For nine years Marcus had lusted after this man, fantasized about him, held imaginary conversations with him, invented no end of scenarios in which they’d bump into each other, catch sight of each other across a crowded party or busy intersection. Sure, Ramon had indicated he might be interested—the memory of that pre-e
arthquake kiss under Pershing Square had kept Marcus awake deep into many a night— but the thought that Ramon felt the same way rendered Marcus light-headed.
“Do you want to get out of here?” Ramon asked.
Marcus reared back. “The show’s about to start.”
Ramon lifted his left shoulder in a so-what-of-it? shrug.
“But we can’t leave the girls in the lurch like this. Maybe we can drop them off before the party and make a getaway?”
The lights in the auditorium lowered, the red curtains parted, and the MGM Ars Gratia Artis logo with Leo the Lion appeared in sepia. The audience applauded, but Marcus felt his heart sink as Ramon’s fingers withdrew beneath the programs.

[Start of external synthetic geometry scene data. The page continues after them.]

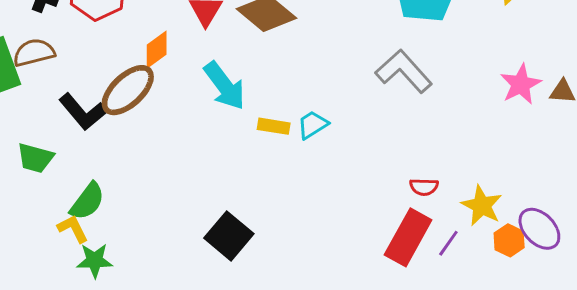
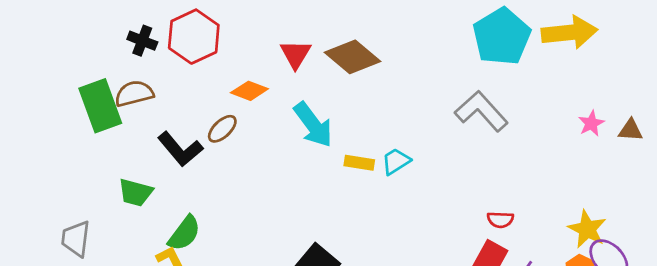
orange diamond: (157, 50) -> (249, 91), turned 57
pink star: (521, 84) -> (591, 123), size x0.7
brown ellipse: (128, 90) -> (222, 129), size x0.6
yellow star: (482, 206) -> (587, 229), moved

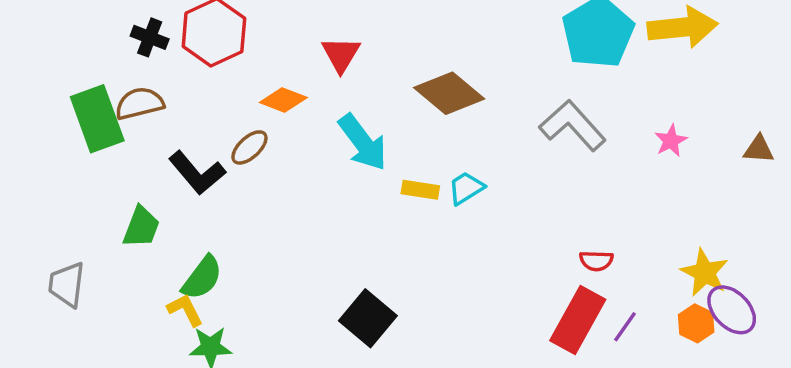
brown diamond: (353, 57) -> (449, 93), moved
pink star: (591, 123) -> (671, 141), moved
green trapezoid: (135, 193) -> (141, 227), turned -84

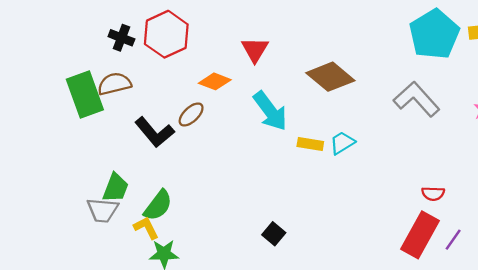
green trapezoid: (141, 227) -> (116, 188), moved
gray trapezoid: (67, 284) -> (103, 210), moved, turned -92
black square: (368, 318) -> (274, 234), size x0.6

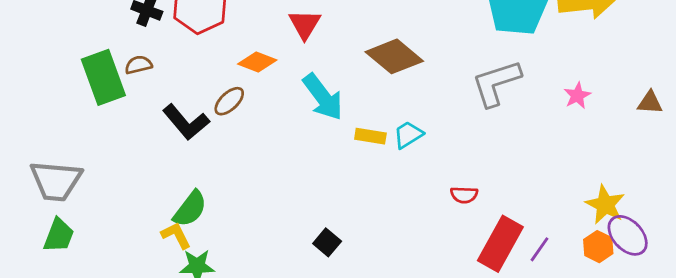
brown semicircle: (114, 84) -> (138, 65), size x0.7
gray L-shape: (417, 99) -> (496, 83), turned -66
green trapezoid: (116, 188) -> (59, 235), moved
red semicircle: (433, 194) -> (464, 195), moved
gray trapezoid: (103, 210) -> (56, 181), moved, size x1.4

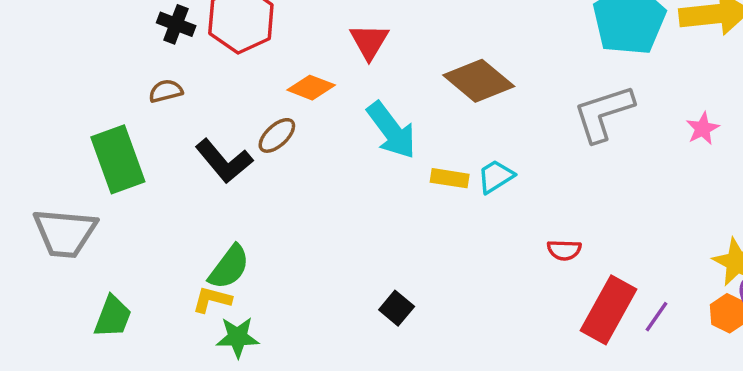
green rectangle: (103, 77) -> (118, 159), moved
green trapezoid: (59, 235) -> (113, 317), moved
yellow L-shape: (176, 235) -> (212, 300), turned -48

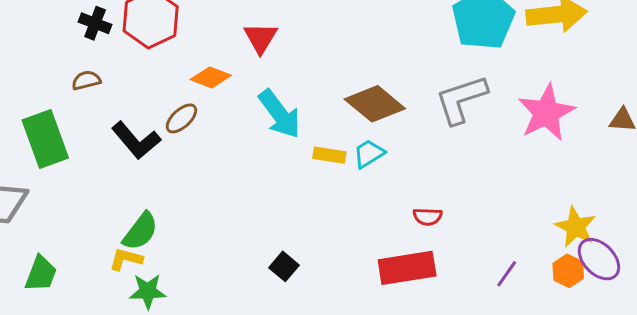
brown diamond: (479, 81) -> (375, 104), moved
pink star: (703, 129) -> (546, 113), size x2.0
red rectangle: (609, 310) -> (407, 268), moved, turned 52

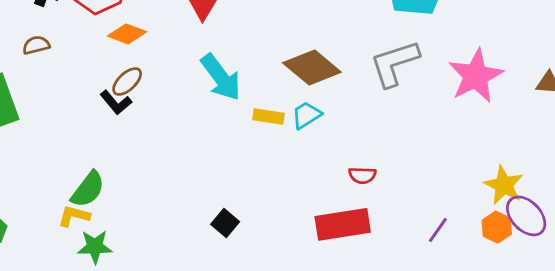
orange diamond: (211, 77) -> (127, 34), moved
black L-shape: (136, 140) -> (116, 103), moved, size x0.7

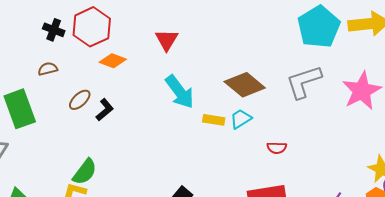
brown ellipse: (127, 82) -> (80, 100), moved
black L-shape: (116, 103) -> (105, 110), turned -90
red semicircle: (362, 175) -> (277, 148), moved

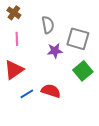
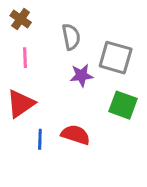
green square: (83, 71) -> (123, 105), turned -30
blue line: (27, 94) -> (40, 139), turned -56

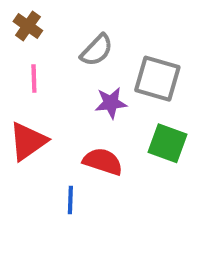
gray semicircle: (71, 37) -> (97, 50), turned 55
red semicircle: (76, 135) -> (103, 162), moved
blue line: (40, 139) -> (70, 200), moved

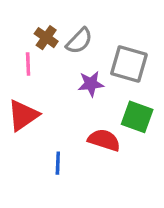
brown cross: (28, 26) -> (46, 38), moved
red semicircle: (103, 162) -> (104, 140), moved

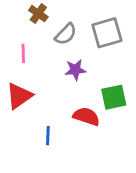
brown cross: (46, 38) -> (38, 14), moved
gray square: (129, 64) -> (107, 33), moved, turned -32
green square: (137, 117) -> (114, 97), turned -32

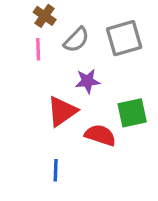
pink line: (23, 53) -> (38, 49), moved
red triangle: (19, 96) -> (62, 111), moved
blue line: (48, 136) -> (56, 170), moved

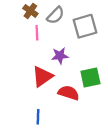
gray semicircle: (76, 40) -> (55, 15), moved
pink line: (38, 49) -> (37, 33), moved

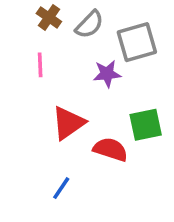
pink line: (37, 33) -> (40, 65), moved
purple star: (60, 56) -> (107, 74), moved
blue line: (38, 117) -> (61, 188), turned 32

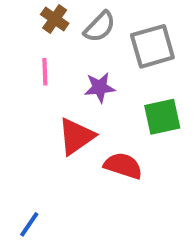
purple star: (107, 74) -> (100, 87), moved
green square: (146, 125) -> (162, 117), moved
blue line: (61, 188) -> (29, 224), moved

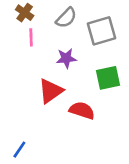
brown cross: (55, 19) -> (25, 13), moved
pink line: (45, 72) -> (31, 37), moved

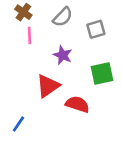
gray square: (101, 31) -> (96, 29), size x0.7
purple star: (66, 58) -> (63, 55), turned 30
blue line: (19, 150) -> (18, 124), moved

The words “Metro-Goldwyn-Mayer presents” appeared in front of ominously dark clouds and the title “The Wizard of Oz” filled the screen, but the images barely registered in Marcus’ mind. As an orchestral arrangement of “Somewhere Over the Rainbow” arched across the crowd, Marcus felt Kathryn pinch the lapel of his jacket and pull him toward her.
“For the record,” she said, “Gwennie and I are perfectly happy to take the limo to the party if it turns out you now have somewhere else you need to be.”
“You heard what we were saying?” Marcus asked, alarmed. If Kathryn had caught their conversation, maybe the people in front of them had, too, or the nearby pair of slick young guys Marcus had recognized from the studio’s PR department.
“No,” Kathryn replied over the swelling overture. “Just a word here and there. But enough to get the gist.”
“We can’t leave you,” Marcus whispered back. “It wouldn’t be right.”
“You know what’s not right? Waiting nine years for someone who’s clearly going to say yes.”